■ Problem to work on ■
In the listing below, find the line holding "de jambon, du thon en conserve" and the line holding "être changé : comté, chèvre en". Write out those two lines and all lines between, exactly, and nothing more.

■ Listed entries ■

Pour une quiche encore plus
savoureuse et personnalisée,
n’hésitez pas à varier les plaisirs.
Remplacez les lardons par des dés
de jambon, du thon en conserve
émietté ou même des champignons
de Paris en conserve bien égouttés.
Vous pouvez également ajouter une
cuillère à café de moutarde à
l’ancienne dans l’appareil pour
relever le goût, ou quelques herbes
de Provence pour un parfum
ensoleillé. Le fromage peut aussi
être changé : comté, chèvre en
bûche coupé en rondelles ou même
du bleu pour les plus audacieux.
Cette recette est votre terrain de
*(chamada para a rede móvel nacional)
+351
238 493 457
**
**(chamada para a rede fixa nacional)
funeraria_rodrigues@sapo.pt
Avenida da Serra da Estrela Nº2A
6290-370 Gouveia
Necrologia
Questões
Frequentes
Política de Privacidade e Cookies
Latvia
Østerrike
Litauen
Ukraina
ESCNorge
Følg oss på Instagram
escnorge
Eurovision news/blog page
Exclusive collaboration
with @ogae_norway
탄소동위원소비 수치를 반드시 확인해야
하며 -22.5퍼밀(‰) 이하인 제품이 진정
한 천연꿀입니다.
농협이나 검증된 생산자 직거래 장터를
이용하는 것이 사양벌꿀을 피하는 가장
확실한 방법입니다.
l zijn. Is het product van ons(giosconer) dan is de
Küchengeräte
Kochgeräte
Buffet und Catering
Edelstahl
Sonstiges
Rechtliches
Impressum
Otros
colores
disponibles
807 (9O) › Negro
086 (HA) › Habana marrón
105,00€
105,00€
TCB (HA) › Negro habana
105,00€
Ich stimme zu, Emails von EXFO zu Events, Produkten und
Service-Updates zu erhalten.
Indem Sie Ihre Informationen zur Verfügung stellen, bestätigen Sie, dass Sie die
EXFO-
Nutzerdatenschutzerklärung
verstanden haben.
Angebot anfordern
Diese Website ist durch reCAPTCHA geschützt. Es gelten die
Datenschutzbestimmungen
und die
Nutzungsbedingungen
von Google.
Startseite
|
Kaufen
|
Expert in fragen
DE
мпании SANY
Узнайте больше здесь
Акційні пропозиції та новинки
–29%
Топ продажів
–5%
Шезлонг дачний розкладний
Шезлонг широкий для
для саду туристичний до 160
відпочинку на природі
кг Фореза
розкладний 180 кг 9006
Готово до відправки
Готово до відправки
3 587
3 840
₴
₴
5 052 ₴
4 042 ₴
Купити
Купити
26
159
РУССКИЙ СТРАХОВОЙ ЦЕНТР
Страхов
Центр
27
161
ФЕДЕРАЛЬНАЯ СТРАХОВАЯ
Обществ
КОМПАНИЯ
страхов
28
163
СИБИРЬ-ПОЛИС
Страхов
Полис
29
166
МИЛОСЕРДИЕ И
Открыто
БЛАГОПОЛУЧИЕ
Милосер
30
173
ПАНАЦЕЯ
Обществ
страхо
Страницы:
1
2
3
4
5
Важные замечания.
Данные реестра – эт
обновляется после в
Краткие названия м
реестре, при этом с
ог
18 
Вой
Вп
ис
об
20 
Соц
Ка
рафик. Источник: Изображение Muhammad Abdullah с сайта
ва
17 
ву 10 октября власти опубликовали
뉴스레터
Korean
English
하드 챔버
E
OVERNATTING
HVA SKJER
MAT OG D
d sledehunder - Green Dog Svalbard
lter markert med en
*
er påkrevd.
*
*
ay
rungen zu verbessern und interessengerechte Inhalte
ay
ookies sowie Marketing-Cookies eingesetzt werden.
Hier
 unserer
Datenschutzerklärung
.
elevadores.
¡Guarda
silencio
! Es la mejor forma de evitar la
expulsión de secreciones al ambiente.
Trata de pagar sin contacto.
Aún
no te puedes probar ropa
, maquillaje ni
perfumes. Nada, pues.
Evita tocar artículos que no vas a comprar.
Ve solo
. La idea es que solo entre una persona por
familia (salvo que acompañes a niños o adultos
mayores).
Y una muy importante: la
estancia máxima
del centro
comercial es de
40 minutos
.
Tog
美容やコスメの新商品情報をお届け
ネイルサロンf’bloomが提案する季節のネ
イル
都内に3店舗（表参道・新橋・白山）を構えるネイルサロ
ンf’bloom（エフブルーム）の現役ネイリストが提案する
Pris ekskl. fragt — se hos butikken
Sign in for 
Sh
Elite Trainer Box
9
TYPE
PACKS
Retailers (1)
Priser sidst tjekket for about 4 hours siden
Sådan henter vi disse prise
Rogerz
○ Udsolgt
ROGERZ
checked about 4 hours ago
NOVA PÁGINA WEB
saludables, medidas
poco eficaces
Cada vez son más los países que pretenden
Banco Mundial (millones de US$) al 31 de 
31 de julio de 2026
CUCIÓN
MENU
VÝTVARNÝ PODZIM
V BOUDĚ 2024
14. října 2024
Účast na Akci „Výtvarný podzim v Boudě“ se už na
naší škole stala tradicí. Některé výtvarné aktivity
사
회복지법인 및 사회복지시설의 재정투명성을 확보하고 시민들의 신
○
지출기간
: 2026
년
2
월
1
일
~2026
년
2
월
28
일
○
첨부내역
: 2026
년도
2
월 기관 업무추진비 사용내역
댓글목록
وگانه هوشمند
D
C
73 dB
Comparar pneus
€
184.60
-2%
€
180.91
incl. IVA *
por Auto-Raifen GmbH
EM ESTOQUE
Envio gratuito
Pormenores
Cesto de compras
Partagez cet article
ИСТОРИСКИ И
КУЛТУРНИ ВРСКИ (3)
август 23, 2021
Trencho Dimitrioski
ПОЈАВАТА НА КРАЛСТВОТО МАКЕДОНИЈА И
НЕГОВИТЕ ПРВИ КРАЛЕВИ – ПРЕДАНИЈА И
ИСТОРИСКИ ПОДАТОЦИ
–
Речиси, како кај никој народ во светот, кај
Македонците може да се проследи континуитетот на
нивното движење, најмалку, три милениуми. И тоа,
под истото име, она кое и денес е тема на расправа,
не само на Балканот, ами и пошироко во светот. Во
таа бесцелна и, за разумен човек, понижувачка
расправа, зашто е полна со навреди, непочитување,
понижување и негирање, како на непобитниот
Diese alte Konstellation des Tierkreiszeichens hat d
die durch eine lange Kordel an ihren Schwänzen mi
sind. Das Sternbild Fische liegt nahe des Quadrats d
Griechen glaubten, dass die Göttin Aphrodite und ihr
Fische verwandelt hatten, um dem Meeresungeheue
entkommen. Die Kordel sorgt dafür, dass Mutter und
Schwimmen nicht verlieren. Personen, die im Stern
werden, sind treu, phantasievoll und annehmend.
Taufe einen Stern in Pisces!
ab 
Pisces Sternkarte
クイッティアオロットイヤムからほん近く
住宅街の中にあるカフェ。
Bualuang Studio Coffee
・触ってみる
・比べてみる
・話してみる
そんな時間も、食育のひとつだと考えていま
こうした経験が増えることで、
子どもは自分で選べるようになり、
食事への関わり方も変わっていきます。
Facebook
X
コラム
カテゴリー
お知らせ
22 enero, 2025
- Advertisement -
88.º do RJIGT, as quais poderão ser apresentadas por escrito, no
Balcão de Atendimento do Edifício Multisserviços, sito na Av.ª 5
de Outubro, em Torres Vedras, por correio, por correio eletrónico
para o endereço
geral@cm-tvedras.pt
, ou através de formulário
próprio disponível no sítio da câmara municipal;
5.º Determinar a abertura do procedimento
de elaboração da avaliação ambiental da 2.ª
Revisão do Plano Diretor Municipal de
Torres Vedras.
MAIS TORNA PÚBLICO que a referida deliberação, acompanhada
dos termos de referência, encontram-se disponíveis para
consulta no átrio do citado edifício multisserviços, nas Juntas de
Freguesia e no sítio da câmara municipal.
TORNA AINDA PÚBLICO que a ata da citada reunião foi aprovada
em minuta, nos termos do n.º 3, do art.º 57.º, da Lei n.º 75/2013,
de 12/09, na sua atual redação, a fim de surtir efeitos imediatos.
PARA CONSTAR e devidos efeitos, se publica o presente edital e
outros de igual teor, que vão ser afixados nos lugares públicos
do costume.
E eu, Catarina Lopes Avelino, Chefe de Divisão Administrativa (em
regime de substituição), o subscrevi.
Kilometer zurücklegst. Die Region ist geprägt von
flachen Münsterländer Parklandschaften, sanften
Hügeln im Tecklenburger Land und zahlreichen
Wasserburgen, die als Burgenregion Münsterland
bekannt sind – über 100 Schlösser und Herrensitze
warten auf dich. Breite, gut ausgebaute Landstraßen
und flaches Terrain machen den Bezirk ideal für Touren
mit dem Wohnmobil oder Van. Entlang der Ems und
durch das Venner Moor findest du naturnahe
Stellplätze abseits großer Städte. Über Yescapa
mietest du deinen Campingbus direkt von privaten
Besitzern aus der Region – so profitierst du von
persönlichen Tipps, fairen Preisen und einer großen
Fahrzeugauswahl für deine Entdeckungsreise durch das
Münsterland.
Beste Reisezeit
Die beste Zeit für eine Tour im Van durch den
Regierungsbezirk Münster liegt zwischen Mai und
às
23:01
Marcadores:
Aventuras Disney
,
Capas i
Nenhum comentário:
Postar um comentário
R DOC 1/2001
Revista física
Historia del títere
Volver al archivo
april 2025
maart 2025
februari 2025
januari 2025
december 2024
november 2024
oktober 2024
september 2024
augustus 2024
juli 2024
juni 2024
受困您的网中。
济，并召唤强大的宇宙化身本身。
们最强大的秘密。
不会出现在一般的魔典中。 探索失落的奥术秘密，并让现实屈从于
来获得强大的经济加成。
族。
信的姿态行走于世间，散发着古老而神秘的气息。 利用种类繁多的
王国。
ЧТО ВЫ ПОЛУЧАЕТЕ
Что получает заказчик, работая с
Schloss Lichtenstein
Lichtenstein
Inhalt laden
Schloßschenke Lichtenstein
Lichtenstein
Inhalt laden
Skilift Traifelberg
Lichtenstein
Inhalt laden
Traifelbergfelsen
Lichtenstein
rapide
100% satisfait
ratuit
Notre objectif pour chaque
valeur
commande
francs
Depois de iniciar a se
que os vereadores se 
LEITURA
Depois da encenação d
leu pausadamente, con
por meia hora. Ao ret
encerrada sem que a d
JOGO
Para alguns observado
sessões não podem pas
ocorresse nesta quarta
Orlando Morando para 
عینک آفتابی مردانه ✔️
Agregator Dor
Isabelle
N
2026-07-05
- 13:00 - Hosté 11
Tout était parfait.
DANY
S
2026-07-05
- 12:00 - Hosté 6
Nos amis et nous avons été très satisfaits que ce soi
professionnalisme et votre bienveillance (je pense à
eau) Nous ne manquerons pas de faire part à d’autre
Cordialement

■ Answer to the exercise ■
de jambon, du thon en conserve
émietté ou même des champignons
de Paris en conserve bien égouttés.
Vous pouvez également ajouter une
cuillère à café de moutarde à
l’ancienne dans l’appareil pour
relever le goût, ou quelques herbes
de Provence pour un parfum
ensoleillé. Le fromage peut aussi
être changé : comté, chèvre en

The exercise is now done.